Hoy día, aunque valora lo que hace, desea trabajar en el ámbito editorial: “Te dicen lo buena que eres y te felicitan, pero no te ofrecen trabajo. Es como que ‘eres buenísima, pero ahí, donde estás ahorita’. Creo que hay mucho miedo, pero yo sé que puedo hacer todo lo que quiera, el asunto es que me dé nota: todo lo que realmente me ha motivado lo he logrado. Y ya entendí que hay otras vías para llegar adónde quiero. Ahorita estoy tranquila”.
—¿Has pensado en tener hijos?
“Sí, lo he pensado. Pero la situación actual del país y la economía no lo hace muy viable”, comenta que ha recurrido a subterfugios para no enredarse la cabeza: cada vez que nota a un bebé llorando le dice a Otto “Mira, son llorones, por eso es mejor no tenerlos”.
—¿Qué piensa Otto?
“Las cataratas de Otto son congénitas. Es muy probable que nuestros hijos, de tenerlos, salgan con discapacidad visual. A mí eso no me pesaría. Pero este tampoco es el país más idóneo para un niño así. Es cierto que hay muchas cosas que han mejorado desde que yo estudiaba, pero hay otras que están peor”.
Adriana no tiene diagnóstico. Pese a lo que dijeron en el Hospital Vargas, más adelante, siendo adolescente, le explicaron que eso era falso: no tiene “ojos pequeños”, pues los mismos están bien desarrollados. Tampoco hay antecedentes familiares que expliquen la situación. María dice que aceptó lo que sucedía cuando en el San Juan de Dios le preguntó a una mujer cuántos meses tenía el bebé que cargaba. “Tiene nueve años”, le respondió. “Ahí me di cuenta de que mi hija no estaba tan mal”, comenta María.
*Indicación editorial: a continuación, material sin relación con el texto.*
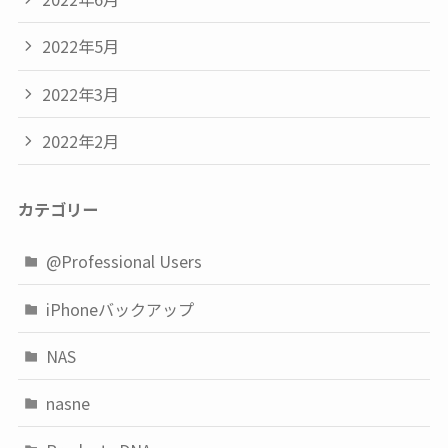
2022年5月
2022年3月
2022年2月
カテゴリー
@Professional Users
iPhoneバックアップ
NAS
nasne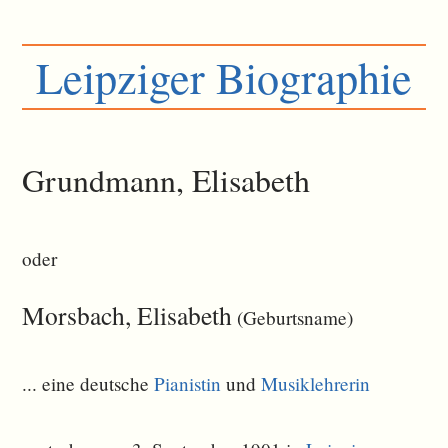
Leipziger Biographie
Grundmann, Elisabeth
oder
Morsbach, Elisabeth
(Geburtsname)
... eine deutsche
Pianistin
und
Musiklehrerin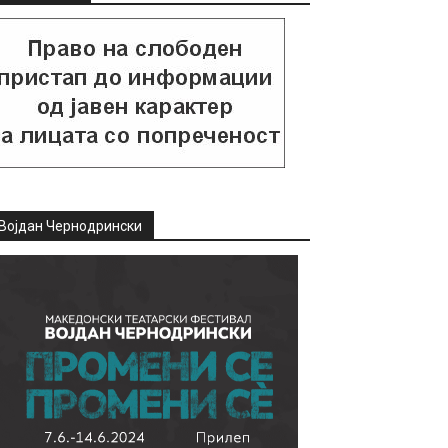
Војдан Чернодрински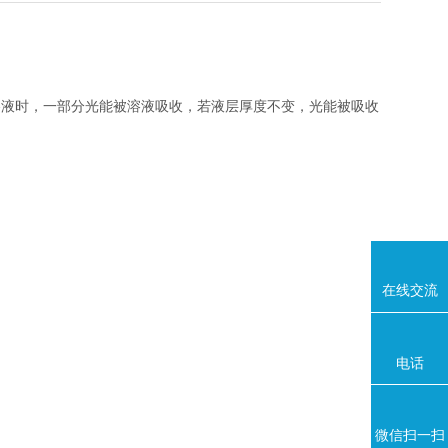
溶液
时，一部分光能被溶液吸收，若液层厚度不变，
光能被吸收
在线交流
电话
微信扫一扫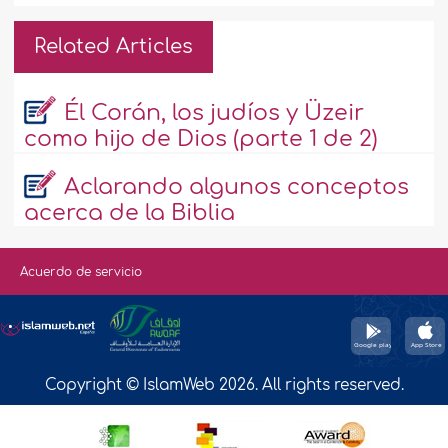
Related Articles
Él Corán, los judíos y Üzeir
como hijo de Dios (parte 1 de 2)
Aclarando algunos conceptos
acerca de la Biblia
Acuerdo de servicio
Copyright © IslamWeb 2026. All rights reserved.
“Uno no lo acepta –dice Adriana–, lo asimila. Aceptarlo no, porque sería mentira decir que estoy muy bien y que no me gustaría ver. ¡De cajón que me gustaría ver!, pero no es indispensable”.
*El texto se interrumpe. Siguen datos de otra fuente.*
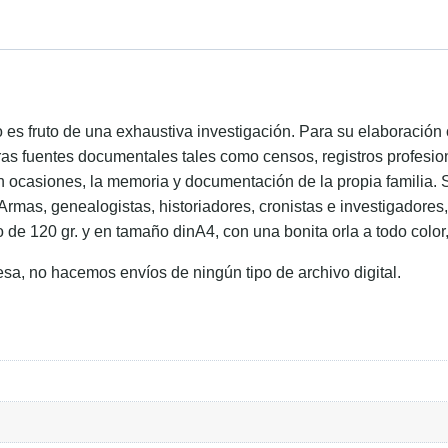
ido es fruto de una exhaustiva investigación. Para su elaboraci
ras fuentes documentales tales como censos, registros profesion
en ocasiones, la memoria y documentación de la propia familia. 
 Armas, genealogistas, historiadores, cronistas e investigadore
o de 120 gr. y en tamaño dinA4, con una bonita orla a todo color
esa, no hacemos envíos de ningún tipo de archivo digital.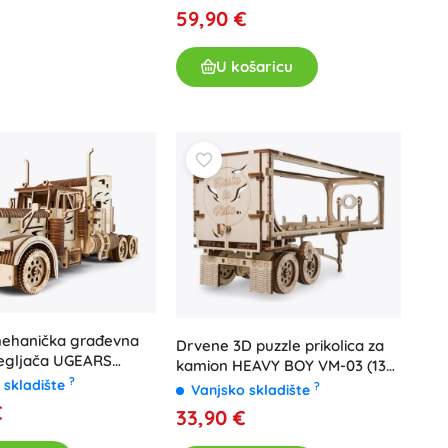
59,90 €
U košaricu
ehanička građevna
Drvene 3D puzzle prikolica za
egljača UGEARS
kamion HEAVY BOY VM-03 (138
y VM-03
?
 skladište
dijelova) UGEARS
?
Vanjsko skladište
€
33,90 €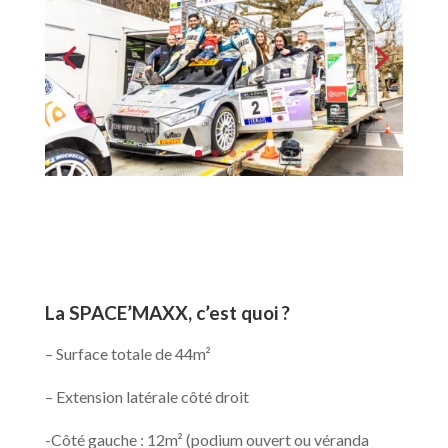
La SPACE’MAXX, c’est quoi ?
– Surface totale de 44m²
– Extension latérale côté droit
-Côté gauche : 12m² (podium ouvert ou véranda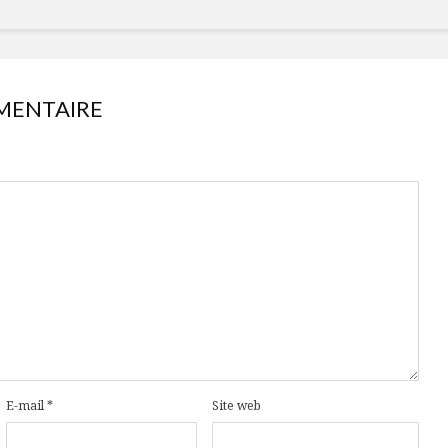
MENTAIRE
E-mail
*
Site web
Todos somos pájaros en jaulas de prejuicios y creencias. La jaula de Adriana solamente resultó más fácil de identificar. Tras convivir con ella, la noté más susceptible a desarrollar limitaciones en su mente que en su cuerpo. Ella lo sabe, pero ya ha volado y quiere seguir haciéndolo, aunque los vientos de la frustración a veces la empujen hacia una dirección contraria a la deseada. Mientras saca una maestría en Literatura latinoamericana, cultiva su matrimonio, brega contra la economía, lee, edita y escanea, sigue surcando los aires, aunque más de un pájaro crea que su determinación es una enfermedad.